The Jefferies-advised ARN Media and Anchorage Capital Partners last year had offered about $239m for regional radio and television broadcaster Southern Cross, in what is a highly complex deal that involves the swapping around of assets between ARN Media and ACP to appease regulators.
Last year, KIIS FM and Gold radio network owner ARN Media was demanding due diligence for Southern Cross Media on an exclusive basis in exchange for the target gaining access to its own sensitive financial information.
The demand was said to be one of the factors holding up Southern Cross, advised by UBS, either recommending or rejecting the cash-and-scrip bid on the table from competitor ARN Media together with Anchorage Capital Partners.
But still the deal is yet to be agreed, and investors in both stocks will be awaiting further news when Southern Cross Media reports its result next week.
Both parties are claiming each side is dragging its feet, although the understanding is that there has been exchanges of information.
But the bid was made in October, and Southern Cross Media is yet to tell shareholders whether or not it rejects the offer.
While delivering its result on Thursday, ARN Media said it had pulled off a strong operational performance in a highly competitive market against a backdrop of reduced advertising spending.

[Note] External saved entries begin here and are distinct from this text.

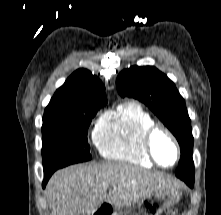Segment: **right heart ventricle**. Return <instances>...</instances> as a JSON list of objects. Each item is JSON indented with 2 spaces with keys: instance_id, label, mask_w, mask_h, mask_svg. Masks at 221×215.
Here are the masks:
<instances>
[{
  "instance_id": "e07e8e85",
  "label": "right heart ventricle",
  "mask_w": 221,
  "mask_h": 215,
  "mask_svg": "<svg viewBox=\"0 0 221 215\" xmlns=\"http://www.w3.org/2000/svg\"><path fill=\"white\" fill-rule=\"evenodd\" d=\"M152 124L151 114L139 102L126 101L100 119L93 142L106 159L152 167L142 146L143 134Z\"/></svg>"
}]
</instances>
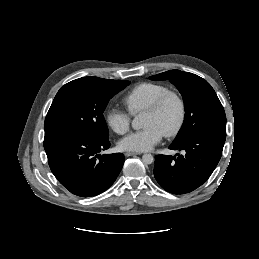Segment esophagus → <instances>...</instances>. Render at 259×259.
<instances>
[{
  "label": "esophagus",
  "instance_id": "1",
  "mask_svg": "<svg viewBox=\"0 0 259 259\" xmlns=\"http://www.w3.org/2000/svg\"><path fill=\"white\" fill-rule=\"evenodd\" d=\"M141 153L138 152H125V156L129 157V156H133V155H140Z\"/></svg>",
  "mask_w": 259,
  "mask_h": 259
}]
</instances>
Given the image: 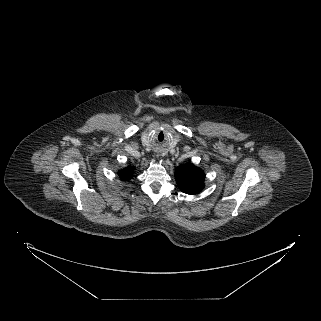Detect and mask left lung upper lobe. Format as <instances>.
Listing matches in <instances>:
<instances>
[{
	"instance_id": "1",
	"label": "left lung upper lobe",
	"mask_w": 321,
	"mask_h": 321,
	"mask_svg": "<svg viewBox=\"0 0 321 321\" xmlns=\"http://www.w3.org/2000/svg\"><path fill=\"white\" fill-rule=\"evenodd\" d=\"M205 174L195 165L188 163L175 171V179L180 190L187 194H196L204 188Z\"/></svg>"
}]
</instances>
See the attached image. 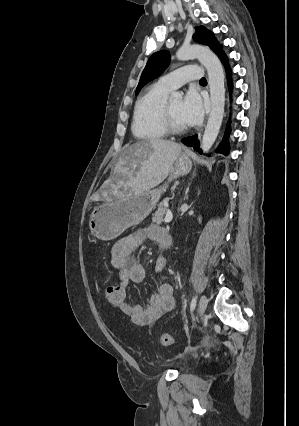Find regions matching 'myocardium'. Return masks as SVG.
<instances>
[{"label": "myocardium", "mask_w": 299, "mask_h": 426, "mask_svg": "<svg viewBox=\"0 0 299 426\" xmlns=\"http://www.w3.org/2000/svg\"><path fill=\"white\" fill-rule=\"evenodd\" d=\"M163 125L167 133L170 134H180L186 131L185 125H178L174 121L168 101H166L163 108Z\"/></svg>", "instance_id": "1"}]
</instances>
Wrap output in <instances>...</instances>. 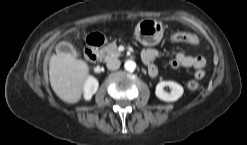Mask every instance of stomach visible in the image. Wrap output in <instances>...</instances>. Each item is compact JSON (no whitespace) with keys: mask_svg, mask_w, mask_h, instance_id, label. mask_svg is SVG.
Masks as SVG:
<instances>
[{"mask_svg":"<svg viewBox=\"0 0 247 145\" xmlns=\"http://www.w3.org/2000/svg\"><path fill=\"white\" fill-rule=\"evenodd\" d=\"M163 25L161 22L153 19L141 20L136 28V39L146 46L157 45L163 37Z\"/></svg>","mask_w":247,"mask_h":145,"instance_id":"obj_1","label":"stomach"}]
</instances>
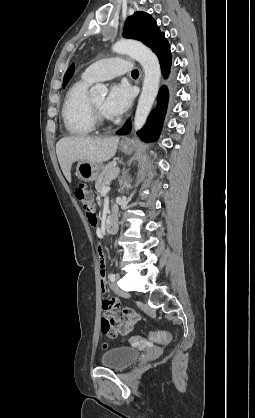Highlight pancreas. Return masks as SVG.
I'll return each instance as SVG.
<instances>
[{
	"label": "pancreas",
	"instance_id": "cf45deb5",
	"mask_svg": "<svg viewBox=\"0 0 255 418\" xmlns=\"http://www.w3.org/2000/svg\"><path fill=\"white\" fill-rule=\"evenodd\" d=\"M119 168L116 167V162L108 163L98 176L95 182V188L98 194H102L103 188L107 187L110 182L118 175Z\"/></svg>",
	"mask_w": 255,
	"mask_h": 418
}]
</instances>
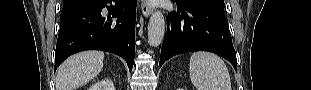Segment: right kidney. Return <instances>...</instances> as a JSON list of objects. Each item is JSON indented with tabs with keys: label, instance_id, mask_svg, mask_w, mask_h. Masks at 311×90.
<instances>
[{
	"label": "right kidney",
	"instance_id": "right-kidney-1",
	"mask_svg": "<svg viewBox=\"0 0 311 90\" xmlns=\"http://www.w3.org/2000/svg\"><path fill=\"white\" fill-rule=\"evenodd\" d=\"M89 90H115L111 80H102L89 88Z\"/></svg>",
	"mask_w": 311,
	"mask_h": 90
}]
</instances>
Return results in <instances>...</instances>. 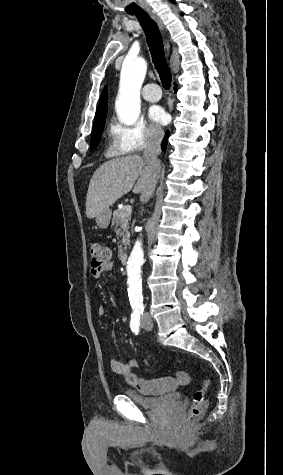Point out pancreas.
<instances>
[{
    "mask_svg": "<svg viewBox=\"0 0 283 475\" xmlns=\"http://www.w3.org/2000/svg\"><path fill=\"white\" fill-rule=\"evenodd\" d=\"M127 206L121 208V210H115L113 214L112 226H115L114 230L117 236H120V245H118L119 253H124L129 245V220L131 218V212H127Z\"/></svg>",
    "mask_w": 283,
    "mask_h": 475,
    "instance_id": "cf45deb5",
    "label": "pancreas"
}]
</instances>
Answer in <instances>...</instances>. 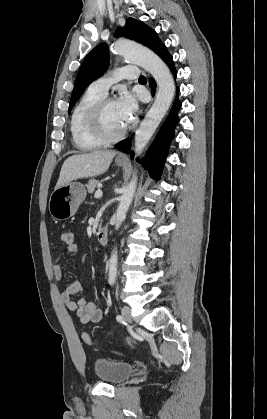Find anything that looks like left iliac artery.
Returning a JSON list of instances; mask_svg holds the SVG:
<instances>
[{"mask_svg":"<svg viewBox=\"0 0 267 419\" xmlns=\"http://www.w3.org/2000/svg\"><path fill=\"white\" fill-rule=\"evenodd\" d=\"M116 320L120 323H125L124 318L121 315H117Z\"/></svg>","mask_w":267,"mask_h":419,"instance_id":"obj_1","label":"left iliac artery"}]
</instances>
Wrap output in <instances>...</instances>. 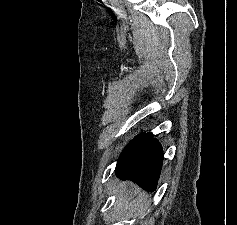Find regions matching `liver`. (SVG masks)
<instances>
[{"label": "liver", "mask_w": 237, "mask_h": 225, "mask_svg": "<svg viewBox=\"0 0 237 225\" xmlns=\"http://www.w3.org/2000/svg\"><path fill=\"white\" fill-rule=\"evenodd\" d=\"M128 193V189L126 190V194Z\"/></svg>", "instance_id": "liver-1"}]
</instances>
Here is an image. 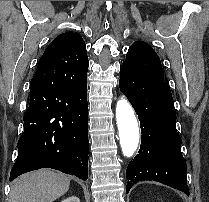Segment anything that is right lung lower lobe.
<instances>
[{
  "label": "right lung lower lobe",
  "instance_id": "1",
  "mask_svg": "<svg viewBox=\"0 0 209 202\" xmlns=\"http://www.w3.org/2000/svg\"><path fill=\"white\" fill-rule=\"evenodd\" d=\"M40 59L30 82V103L10 181L41 168L87 180L88 122L86 79L75 82Z\"/></svg>",
  "mask_w": 209,
  "mask_h": 202
}]
</instances>
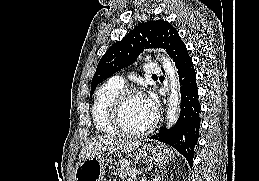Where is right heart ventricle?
<instances>
[{
    "label": "right heart ventricle",
    "instance_id": "right-heart-ventricle-1",
    "mask_svg": "<svg viewBox=\"0 0 259 181\" xmlns=\"http://www.w3.org/2000/svg\"><path fill=\"white\" fill-rule=\"evenodd\" d=\"M123 87L114 84L111 80L98 87L92 108L91 116L98 132L102 134H117L118 130L113 124L111 108L116 96Z\"/></svg>",
    "mask_w": 259,
    "mask_h": 181
}]
</instances>
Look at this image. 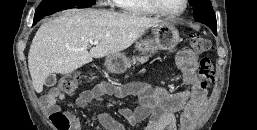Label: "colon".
<instances>
[{"label":"colon","mask_w":257,"mask_h":130,"mask_svg":"<svg viewBox=\"0 0 257 130\" xmlns=\"http://www.w3.org/2000/svg\"><path fill=\"white\" fill-rule=\"evenodd\" d=\"M190 44L194 52L202 53L209 48V42L206 38L193 34L190 37ZM199 76L201 78V88L206 90L210 88L215 79V71L212 61L208 57H202L199 64ZM82 79L80 72H75L62 77L54 88L57 93L72 94L78 89ZM51 122L57 130H69L70 118L61 111H56L50 116Z\"/></svg>","instance_id":"obj_1"}]
</instances>
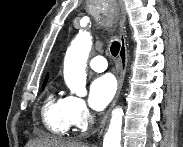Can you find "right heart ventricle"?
<instances>
[{
  "mask_svg": "<svg viewBox=\"0 0 183 147\" xmlns=\"http://www.w3.org/2000/svg\"><path fill=\"white\" fill-rule=\"evenodd\" d=\"M42 119L48 131L55 135H65L72 123L69 117V97L50 93L42 107Z\"/></svg>",
  "mask_w": 183,
  "mask_h": 147,
  "instance_id": "e07e8e85",
  "label": "right heart ventricle"
}]
</instances>
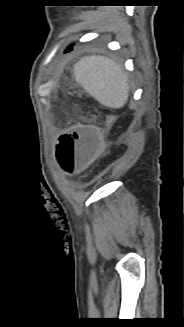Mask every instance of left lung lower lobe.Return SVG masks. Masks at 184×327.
Here are the masks:
<instances>
[{"label":"left lung lower lobe","mask_w":184,"mask_h":327,"mask_svg":"<svg viewBox=\"0 0 184 327\" xmlns=\"http://www.w3.org/2000/svg\"><path fill=\"white\" fill-rule=\"evenodd\" d=\"M71 49H72V46H69L66 51L69 52V51H71Z\"/></svg>","instance_id":"left-lung-lower-lobe-1"}]
</instances>
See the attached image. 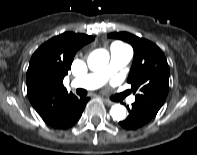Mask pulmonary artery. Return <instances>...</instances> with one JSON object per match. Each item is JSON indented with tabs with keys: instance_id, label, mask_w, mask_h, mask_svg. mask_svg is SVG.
I'll use <instances>...</instances> for the list:
<instances>
[{
	"instance_id": "obj_1",
	"label": "pulmonary artery",
	"mask_w": 197,
	"mask_h": 155,
	"mask_svg": "<svg viewBox=\"0 0 197 155\" xmlns=\"http://www.w3.org/2000/svg\"><path fill=\"white\" fill-rule=\"evenodd\" d=\"M131 58L132 51L130 47L121 43H114L110 47V62L108 66L102 71L75 78L71 82V86L88 90L97 89L102 86L114 72L127 65ZM134 101L135 97L129 98L130 103Z\"/></svg>"
}]
</instances>
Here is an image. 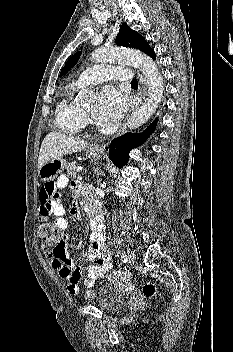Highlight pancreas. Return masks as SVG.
Instances as JSON below:
<instances>
[{
  "instance_id": "1",
  "label": "pancreas",
  "mask_w": 233,
  "mask_h": 352,
  "mask_svg": "<svg viewBox=\"0 0 233 352\" xmlns=\"http://www.w3.org/2000/svg\"><path fill=\"white\" fill-rule=\"evenodd\" d=\"M76 169H77L76 162L69 163L67 166L68 177H70L71 179H74V178L79 179L80 175H77Z\"/></svg>"
}]
</instances>
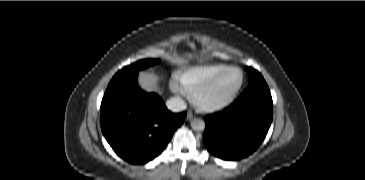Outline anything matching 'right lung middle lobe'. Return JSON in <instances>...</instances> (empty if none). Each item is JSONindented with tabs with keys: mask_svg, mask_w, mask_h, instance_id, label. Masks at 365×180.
<instances>
[{
	"mask_svg": "<svg viewBox=\"0 0 365 180\" xmlns=\"http://www.w3.org/2000/svg\"><path fill=\"white\" fill-rule=\"evenodd\" d=\"M159 60L157 59H145L139 62H136L130 66L124 67L122 70L116 73L112 80L117 79L119 77L128 75V74H137L139 70H142L146 67H149L153 64L158 63Z\"/></svg>",
	"mask_w": 365,
	"mask_h": 180,
	"instance_id": "dd1d6c3e",
	"label": "right lung middle lobe"
}]
</instances>
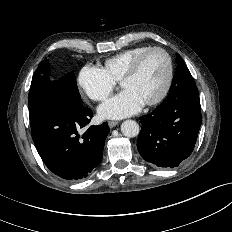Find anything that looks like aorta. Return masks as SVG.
<instances>
[{"label":"aorta","mask_w":232,"mask_h":232,"mask_svg":"<svg viewBox=\"0 0 232 232\" xmlns=\"http://www.w3.org/2000/svg\"><path fill=\"white\" fill-rule=\"evenodd\" d=\"M121 132L126 137H135L139 134V125L134 120H126L121 125Z\"/></svg>","instance_id":"1"}]
</instances>
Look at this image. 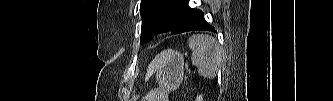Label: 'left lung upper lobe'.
I'll use <instances>...</instances> for the list:
<instances>
[{
  "label": "left lung upper lobe",
  "mask_w": 333,
  "mask_h": 101,
  "mask_svg": "<svg viewBox=\"0 0 333 101\" xmlns=\"http://www.w3.org/2000/svg\"><path fill=\"white\" fill-rule=\"evenodd\" d=\"M141 40L145 43L158 33L173 32L179 26L185 12L175 0H142Z\"/></svg>",
  "instance_id": "left-lung-upper-lobe-1"
}]
</instances>
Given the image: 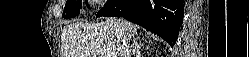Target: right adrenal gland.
Listing matches in <instances>:
<instances>
[{"label": "right adrenal gland", "instance_id": "obj_1", "mask_svg": "<svg viewBox=\"0 0 249 57\" xmlns=\"http://www.w3.org/2000/svg\"><path fill=\"white\" fill-rule=\"evenodd\" d=\"M134 47H135V51H136V55L137 57L141 56V52L140 49L141 47H144V43L141 44V40L139 41V44L137 43L136 39H134Z\"/></svg>", "mask_w": 249, "mask_h": 57}]
</instances>
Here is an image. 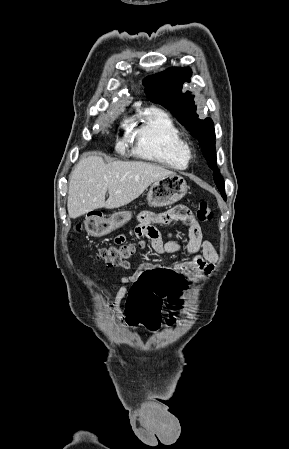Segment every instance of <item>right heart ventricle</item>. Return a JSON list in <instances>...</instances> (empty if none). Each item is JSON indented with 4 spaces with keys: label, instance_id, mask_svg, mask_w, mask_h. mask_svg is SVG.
Segmentation results:
<instances>
[{
    "label": "right heart ventricle",
    "instance_id": "e07e8e85",
    "mask_svg": "<svg viewBox=\"0 0 289 449\" xmlns=\"http://www.w3.org/2000/svg\"><path fill=\"white\" fill-rule=\"evenodd\" d=\"M133 151L141 158L174 169H185L189 157L185 141L172 118L162 109L150 107L138 117L133 131Z\"/></svg>",
    "mask_w": 289,
    "mask_h": 449
}]
</instances>
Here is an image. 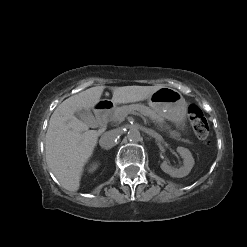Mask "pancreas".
I'll return each instance as SVG.
<instances>
[{"label":"pancreas","mask_w":247,"mask_h":247,"mask_svg":"<svg viewBox=\"0 0 247 247\" xmlns=\"http://www.w3.org/2000/svg\"><path fill=\"white\" fill-rule=\"evenodd\" d=\"M137 112L141 115L148 116L155 124L159 126L164 123V119L153 109L141 104H131L117 107L111 114L108 115L107 120L115 124H120L129 113ZM170 137L179 139V135L174 131L170 132Z\"/></svg>","instance_id":"obj_1"}]
</instances>
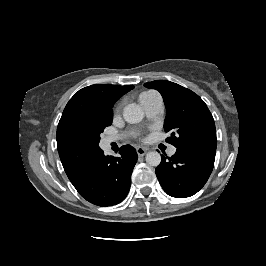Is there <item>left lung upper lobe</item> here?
<instances>
[{
    "label": "left lung upper lobe",
    "mask_w": 266,
    "mask_h": 266,
    "mask_svg": "<svg viewBox=\"0 0 266 266\" xmlns=\"http://www.w3.org/2000/svg\"><path fill=\"white\" fill-rule=\"evenodd\" d=\"M158 90L165 103L166 141L176 148H216V128L205 102L193 91L167 80L144 84Z\"/></svg>",
    "instance_id": "5c2ea615"
}]
</instances>
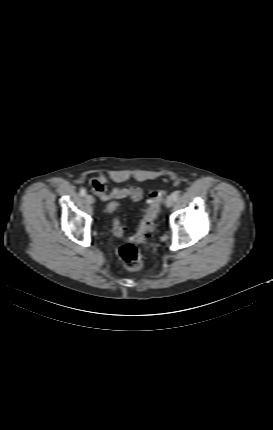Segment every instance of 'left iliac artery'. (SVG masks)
I'll return each mask as SVG.
<instances>
[{"instance_id": "44dca946", "label": "left iliac artery", "mask_w": 273, "mask_h": 430, "mask_svg": "<svg viewBox=\"0 0 273 430\" xmlns=\"http://www.w3.org/2000/svg\"><path fill=\"white\" fill-rule=\"evenodd\" d=\"M180 195V191H175L172 193L173 198L176 200Z\"/></svg>"}]
</instances>
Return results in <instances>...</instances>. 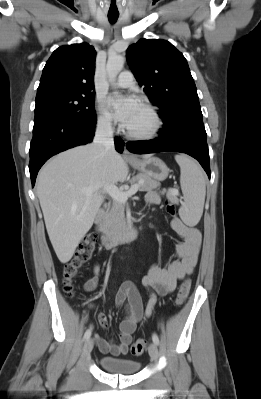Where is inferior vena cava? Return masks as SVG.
Here are the masks:
<instances>
[{
  "instance_id": "602c4592",
  "label": "inferior vena cava",
  "mask_w": 261,
  "mask_h": 399,
  "mask_svg": "<svg viewBox=\"0 0 261 399\" xmlns=\"http://www.w3.org/2000/svg\"><path fill=\"white\" fill-rule=\"evenodd\" d=\"M93 142L108 152L114 151L113 128L110 121H104L97 125Z\"/></svg>"
}]
</instances>
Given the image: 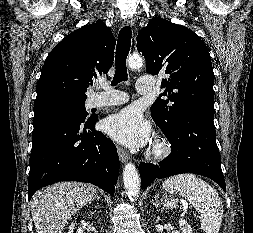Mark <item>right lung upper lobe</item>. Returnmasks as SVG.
<instances>
[{
	"instance_id": "cb5924a9",
	"label": "right lung upper lobe",
	"mask_w": 253,
	"mask_h": 233,
	"mask_svg": "<svg viewBox=\"0 0 253 233\" xmlns=\"http://www.w3.org/2000/svg\"><path fill=\"white\" fill-rule=\"evenodd\" d=\"M114 49L111 28L100 20L67 35L45 60L35 103L51 98L86 100L92 78L111 68Z\"/></svg>"
}]
</instances>
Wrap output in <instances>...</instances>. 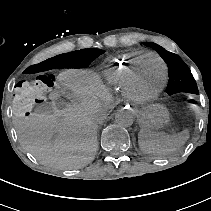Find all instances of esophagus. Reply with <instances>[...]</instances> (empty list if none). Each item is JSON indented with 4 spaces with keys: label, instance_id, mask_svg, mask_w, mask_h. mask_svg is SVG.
Instances as JSON below:
<instances>
[{
    "label": "esophagus",
    "instance_id": "esophagus-1",
    "mask_svg": "<svg viewBox=\"0 0 211 211\" xmlns=\"http://www.w3.org/2000/svg\"><path fill=\"white\" fill-rule=\"evenodd\" d=\"M118 110L124 111V112H127V113H132L133 111L138 110V105L135 104V103L125 102L124 104L118 105Z\"/></svg>",
    "mask_w": 211,
    "mask_h": 211
}]
</instances>
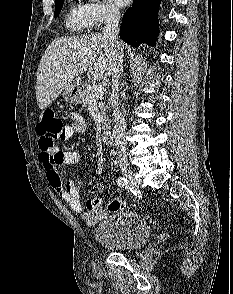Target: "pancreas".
<instances>
[{
  "label": "pancreas",
  "instance_id": "obj_1",
  "mask_svg": "<svg viewBox=\"0 0 233 294\" xmlns=\"http://www.w3.org/2000/svg\"><path fill=\"white\" fill-rule=\"evenodd\" d=\"M96 100L98 101V107L101 110L102 114L104 115V103H103V95L95 96L93 94V88L89 85H87L83 89V97H82V103L83 104H88L91 100ZM102 128H105V122L102 123Z\"/></svg>",
  "mask_w": 233,
  "mask_h": 294
}]
</instances>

Shares in ARN Media closed up 4c at 94c, while Southern Cross Media shares closed down 2.5c at 98.5c.
The mooted transaction involved ARN Media offering 0.753 shares and ACP offering 29.6c a share cash for Southern Cross, which owns the Triple M and Hit radio stations.
ARN Media has paid top dollar for some of the most highly rated talent in radio broadcasting, with Sydney breakfast duo Kyle Sandilands and Jackie ‘‘O’’ Henderson recently renewing a contract with the broadcaster for 10 years, said to be worth more than $200m.
ARN Media made the Southern Cross Media bid after amassing a 14.8 per cent stake mid-year at $1.08 a share when shares were 72c, and it was worth 91c a share, or 5.5 times EBITDA.
Seven West Media has since bought a 19.9 per cent stake in ARN Media.
ACP is in the mix to take assets that ARN Media would need to offload to appease media regulators that forbid a broadcaster having more than two licences in one market.
ACP would have eight metro radio stations, 35 regional stations and the Southern Cross Media television business.